Moreover there is the assumption that commercial off-the-shelf web services are simply picked up by intuition and trial and error. This is true in some cases. It’s come to the point though in which the web is not something that only interests technically-minded people, but the platform on which and with which, for better or worse, a great percentage of human communication is increasingly taking place, and as such it is worth considering if it would not be a good idea to stop taking for granted that academics (of any age) do not need structured learning opportunities to master the nuances of the web (in this case not as coders, but as skilled users). Perhaps tool-based learning is doomed to failure as these are likely to change or disappear, but core critical and practical skills applicable to a wide variety of web tool scenarios would be a great thing to have a structured, recognised framework for.

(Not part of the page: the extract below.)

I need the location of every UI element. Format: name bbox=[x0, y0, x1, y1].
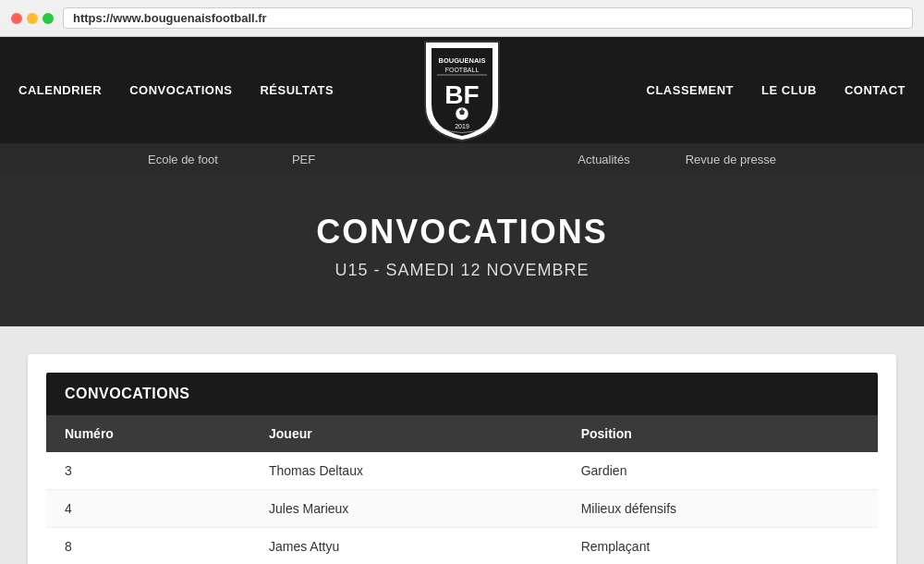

Arguably, as web platforms become the mainstream rather than the underground, not only do those platforms become more complex: their users also cannot be expected to always-already have a great degree of proficiency in their management or use. (It can be argued that unlike mainstream scenarios, underground scenes are more or used to be more likely to engage in Do It Yourself and self-taught activities and processes). For instance, some knowledge that some social media users might take for granted, such as logging in, updating profiles, uploading files, making hyperlinks, etc. might be unknown to even the most apparently prolific of social media users, as sometimes things happen “as if by magic” without users necessarily understanding the processes behind them or without being able to replicate them when contexts or circumstances change. We must stop taking these skills for granted, and reconsider how we might be contributing to new digital divides amongst groups of peers by assuming everyone has (or even should have!) the same digital skill sets, when perhaps they don’t.
These are just some quick notes seeking to suggest that before all arts and humanities scholars become that mutant 21st century super-powered being we need to first recognise the existence of the great diversity of levels of digital literacy, and second that academia needs to figure out how to ensure that, for example, everyone feels comfortable using a search engine before asking them to code one from scratch.